|
Introduction
Some of our applications that support text editing and manipulation, also offer the capability to validate Hyper Text Markup Language (HTML). HTML validation in our applications depends on our Standard Generalised Markup Language (SGML) parser, which is capable of woking with any SGML document, including HTML.
The distinction between SGML and HTML is made by a definition or specification called a Document Type Descriptor (DTD). The DTD generally is a text document, in a fairly loose but complex format, which defines;
- Name and function of allowable elements (tags)
- Rules about closure of elements (with closing tags)
- Rules about ownership among elements (which are allowed to parent which)

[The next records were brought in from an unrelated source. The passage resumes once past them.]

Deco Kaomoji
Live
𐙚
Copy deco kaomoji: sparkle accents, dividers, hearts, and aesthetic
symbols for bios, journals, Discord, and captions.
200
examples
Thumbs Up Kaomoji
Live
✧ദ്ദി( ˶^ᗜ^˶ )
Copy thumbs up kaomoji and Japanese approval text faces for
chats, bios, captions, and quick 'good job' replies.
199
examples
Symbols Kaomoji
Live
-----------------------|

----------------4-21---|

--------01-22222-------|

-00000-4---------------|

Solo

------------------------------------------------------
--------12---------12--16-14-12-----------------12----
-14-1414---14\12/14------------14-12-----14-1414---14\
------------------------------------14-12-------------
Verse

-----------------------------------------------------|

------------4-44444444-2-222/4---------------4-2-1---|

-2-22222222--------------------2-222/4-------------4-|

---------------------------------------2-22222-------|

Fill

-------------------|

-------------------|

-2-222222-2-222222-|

- Name and function of allowable attributes associated with each element
Strictly speaking eXtensible Markup Language (XML) is different from SGML. In practice the differences are slight. XML can be treated as a subset of SGML. With the widespread advent of XML it is now necassary for a true SGML parser to work with XML. This ensures that it is capable of handling the malformed HTML commonly found on websites. Our parser handles this general problem with aplomb.

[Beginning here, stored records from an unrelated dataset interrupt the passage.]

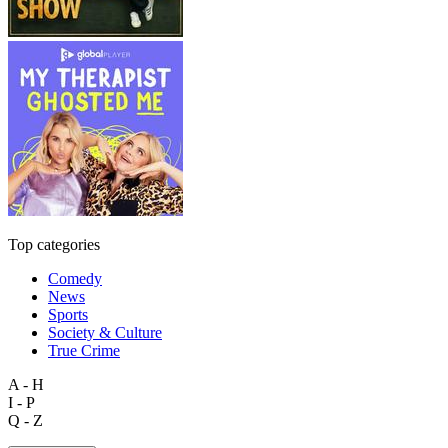
Top categories
Comedy
News
Sports
Society & Culture
True Crime
A - H
I - P
Q - Z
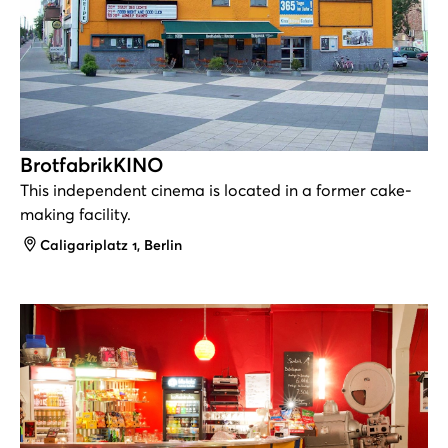
BrotfabrikKINO
This independent cinema is located in a former cake-
making facility.
Address
Caligariplatz 1, Berlin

At the moment, however, our parser is unable to read DTD's in their common format. In addition we have no "release quality" method for allowing a user to specify their own DTD. Whilst we have, and work with, DTD's that we and others have generated, the HTML validation implementation of our parser will only validate to a single DTD that has been generated pragmatically for the express purpose of validating webpages.

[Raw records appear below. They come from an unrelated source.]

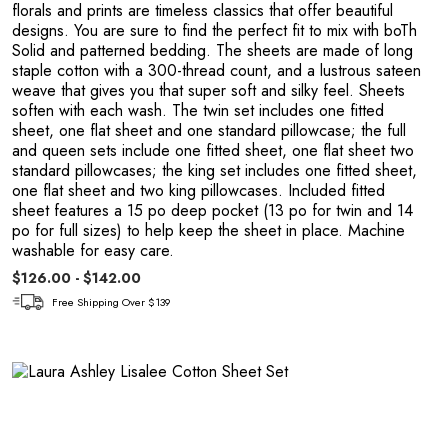
florals and prints are timeless classics that offer beautiful
designs. You are sure to find the perfect fit to mix with boTh
Solid and patterned bedding. The sheets are made of long
staple cotton with a 300-thread count, and a lustrous sateen
weave that gives you that super soft and silky feel. Sheets
soften with each wash. The twin set includes one fitted
sheet, one flat sheet and one standard pillowcase; the full
and queen sets include one fitted sheet, one flat sheet two
standard pillowcases; the king set includes one fitted sheet,
one flat sheet and two king pillowcases. Included fitted
sheet features a 15 po deep pocket (13 po for twin and 14
po for full sizes) to help keep the sheet in place. Machine
washable for easy care.
n
$126.00 - $142.00
Free Shipping Over $139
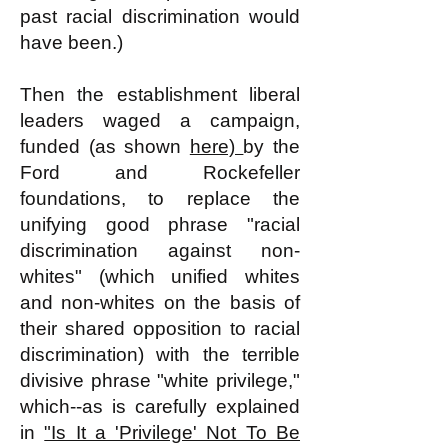
past racial discrimination would
have been.)
Then the establishment liberal
leaders waged a campaign,
funded (as shown
here)
by the
Ford and Rockefeller
foundations, to replace the
unifying good phrase "racial
discrimination against non-
whites" (which unified whites
and non-whites on the basis of
their shared opposition to racial
discrimination) with the terrible
divisive phrase "white privilege,"
which--as is carefully explained
in
"Is It a 'Privilege' Not To Be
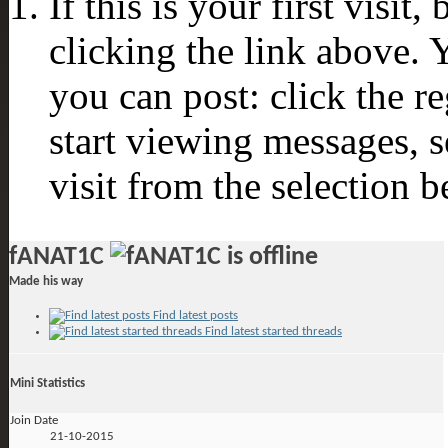
If this is your first visit
clicking the link above.
you can post: click the r
start viewing messages, s
visit from the selection b
fANAT1C
Made his way
Find latest posts
Find latest started threads
Mini Statistics
Join Date
21-10-2015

HTML has, from the perspecive of a browser, very varied support. We might, for example, support the full W3C DTD for each flavour of HTML, XHTML and so on. We know that most browsers don't work in that way. Why then, would anyone need to validate that way? Even if we did provide full support (as the W3C do online) we would still be unable to say that a user could use the W3C valid badge on the page. This is for three clear reasons.
- The W3C vaild badge is theirs, they control it, so it would be unethical (and possibly unlawful) for us to permit propogation of their badge.
- We have insufficient power to have the W3C aknowledge, analyse and approve our validation solution.
- The W3C might not like our approach to this problem. They may deem it necassary for us to make changes that we have not the manpower to implement.
So then, the DTD that we have defined for this purpose, is what we call "HTML 4.01 Transitional & Frameset Merger". It must be made clear that, to the letter of the W3C rulebook, there is no such DTD. In addition, because our SGML parser is able to read and work with XML, it is also happy and effective at validating XHTML. We think that this DTD will spot 99.9% of problems with virtually any internet markup that is presented to it. Despite being non-standard the DTD is derived carefully from the W3C standard to the best of our ability. The validation engine is implemented to the greatest extent possible, given our software capability at this time.
Overall, those who feel that the "letter of the internet standards law" is important, may have concern at our approach. We feel that these people shouldn't be concerned. We aim to raise the quality of markup that may be encountered. Although our parser checks the validity and/or deprecation of attributes, it's most useful capability is that which checks parenthood, and missing end tags. We feel that those people who just want to produce quality pages in quantity should try our validation parser. It's a viable, quick method to check web pages. We think you will find our validation capability very useful indeed.
If we have success with our software in general, we hope to expand the capability of the SGML parser user interface. Notable capabilities that we hope to include are; spell checking in HTML text fields, and user specified DTD's.
|